JAmusic: How did you start your career in music?
FC: I started when I was 14, in Brazil in various cover bands with different musicians and many different styles, from traditional Brazilian music to jazz, rock, punk, reggae. Then one day I decided to go to Paris to seriously work on my music. I needed to grow up, to become a woman and then I started writing my songs. I realized I had to leave Brazil to really understand my music.
JAmusic: So can we say that you managed to become a woman now?
FC: No I’m still a child (laughs)! I’m always a child, I haven’t really changed, but I understood my music now, and I can say it’s completely different from how it was before. Victor (her producer and keyboard player) jumps in: We met in 2010 in my recording studio in Paris, we tried at first with one or two songs and since the work was coming up nicely we decided to make an album together. So we tried to create a style that would fit her, with words in Portuguese but music with Jamaican origins, and five years and two album later we are on tour so it was a good decision for sure.
Our collaboration is very special, it was difficult for me at first because many people just wanted me to sing Brazilian music like every other girl from Brazil. But being a girl from Brazil, from the ghetto in Brazil, I’ve listened to a lot of hip hop, raggamuffin, reggae, and Victor understood my desire to put all my influences in my music.
JAmusic: Your first album was called Bossa Muffin, is it how you define your music?
FC: Yes definitely! I was born in Rio and so I’ve listened Bossanova for all my life but I wanted to play a bit more of reggae, so we decided to keep the acoustic guitar in all my songs, to maintain alive the Bossanova feeling. So what came out was this, Bossa Muffin! And for me it was also a way to say that in music there are no limits, and that everyone can create his/hers own style.
JAmusic: Yesterday here at Rototom we’ve had Hollie Cook, and when I’ve seen her live I immediately thought about similarities between the two of you.
FC: Yes, I love Hollie! She is a very good and talented singer, and yes it’s true we are not that different, we even have the same size and the same hairstyle (laughs). And it’s true, musically you can definitely find similarities between us. And I’m really happy her career is going great now, it’s one more woman in the reggae world, and you sometimes for girls is not that easy so I’m happy for her and I’m also happy for other girls who can look up at her.
JAmusic: In 2014 you released your second album, Mundo Meu, how did your sound change from the first to the second album?
FC: Well the second album is much more mature. With the first we were trying and searching our style, now we knew what we wanted to do, and we also decided to have some featuring this time: Patrice, Tony Allen, Speech and Woz Kaly, and they are all friends that we met on the road, it wasn’t a commercial strategy. We made this album with love and we are proud of it.

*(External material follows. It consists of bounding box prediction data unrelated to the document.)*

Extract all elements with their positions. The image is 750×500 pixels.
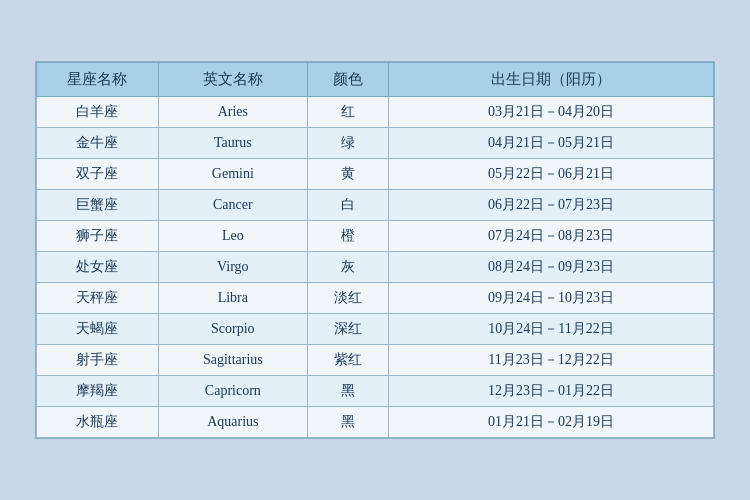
table-row: 天秤座Libra淡红09月24日－10月23日: [37, 283, 714, 314]
table-row: 狮子座Leo橙07月24日－08月23日: [37, 221, 714, 252]
cell-en: Scorpio: [158, 314, 307, 345]
cell-en: Aries: [158, 97, 307, 128]
zodiac-table-container: 星座名称 英文名称 颜色 出生日期（阳历） 白羊座Aries红03月21日－04…: [35, 61, 715, 439]
cell-zh: 天蝎座: [37, 314, 159, 345]
cell-zh: 天秤座: [37, 283, 159, 314]
cell-en: Libra: [158, 283, 307, 314]
table-row: 白羊座Aries红03月21日－04月20日: [37, 97, 714, 128]
table-row: 金牛座Taurus绿04月21日－05月21日: [37, 128, 714, 159]
cell-date: 09月24日－10月23日: [389, 283, 714, 314]
cell-en: Leo: [158, 221, 307, 252]
cell-zh: 金牛座: [37, 128, 159, 159]
cell-en: Gemini: [158, 159, 307, 190]
cell-color: 黄: [307, 159, 388, 190]
cell-color: 绿: [307, 128, 388, 159]
cell-date: 01月21日－02月19日: [389, 407, 714, 438]
cell-zh: 处女座: [37, 252, 159, 283]
cell-zh: 摩羯座: [37, 376, 159, 407]
cell-en: Aquarius: [158, 407, 307, 438]
table-row: 摩羯座Capricorn黑12月23日－01月22日: [37, 376, 714, 407]
table-header-row: 星座名称 英文名称 颜色 出生日期（阳历）: [37, 63, 714, 97]
cell-color: 白: [307, 190, 388, 221]
cell-date: 08月24日－09月23日: [389, 252, 714, 283]
cell-color: 紫红: [307, 345, 388, 376]
cell-zh: 巨蟹座: [37, 190, 159, 221]
cell-date: 03月21日－04月20日: [389, 97, 714, 128]
cell-en: Sagittarius: [158, 345, 307, 376]
cell-en: Virgo: [158, 252, 307, 283]
cell-date: 12月23日－01月22日: [389, 376, 714, 407]
table-row: 水瓶座Aquarius黑01月21日－02月19日: [37, 407, 714, 438]
cell-color: 黑: [307, 376, 388, 407]
cell-date: 11月23日－12月22日: [389, 345, 714, 376]
cell-en: Capricorn: [158, 376, 307, 407]
cell-zh: 双子座: [37, 159, 159, 190]
table-row: 巨蟹座Cancer白06月22日－07月23日: [37, 190, 714, 221]
cell-zh: 狮子座: [37, 221, 159, 252]
cell-en: Cancer: [158, 190, 307, 221]
cell-date: 07月24日－08月23日: [389, 221, 714, 252]
header-color: 颜色: [307, 63, 388, 97]
cell-color: 深红: [307, 314, 388, 345]
table-row: 天蝎座Scorpio深红10月24日－11月22日: [37, 314, 714, 345]
cell-color: 灰: [307, 252, 388, 283]
table-row: 射手座Sagittarius紫红11月23日－12月22日: [37, 345, 714, 376]
cell-zh: 射手座: [37, 345, 159, 376]
cell-color: 红: [307, 97, 388, 128]
header-en: 英文名称: [158, 63, 307, 97]
cell-color: 淡红: [307, 283, 388, 314]
zodiac-table: 星座名称 英文名称 颜色 出生日期（阳历） 白羊座Aries红03月21日－04…: [36, 62, 714, 438]
table-row: 双子座Gemini黄05月22日－06月21日: [37, 159, 714, 190]
header-zh: 星座名称: [37, 63, 159, 97]
cell-date: 06月22日－07月23日: [389, 190, 714, 221]
cell-en: Taurus: [158, 128, 307, 159]
cell-date: 10月24日－11月22日: [389, 314, 714, 345]
header-date: 出生日期（阳历）: [389, 63, 714, 97]
cell-zh: 水瓶座: [37, 407, 159, 438]
cell-zh: 白羊座: [37, 97, 159, 128]
table-row: 处女座Virgo灰08月24日－09月23日: [37, 252, 714, 283]
cell-date: 05月22日－06月21日: [389, 159, 714, 190]
cell-color: 黑: [307, 407, 388, 438]
cell-color: 橙: [307, 221, 388, 252]
cell-date: 04月21日－05月21日: [389, 128, 714, 159]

JAmusic: How was working with Tony Allen (former drummer of Fela Kuti)?
FC: Victor knew him because he recorded in his studio, but I wrote the song in my room, alone as usual, then when I showed it to Victor he immediately wanted to show it to Tony and I didn’t want at first. I mean for me this was just another Afrobeat song, I didn’t feel it was enough for a man like Tony Allen. But then he heard the song and decided he wanted to play with me, so he put his ideas and his sound in the song and for me was a great honour and a beautiful moment of my career.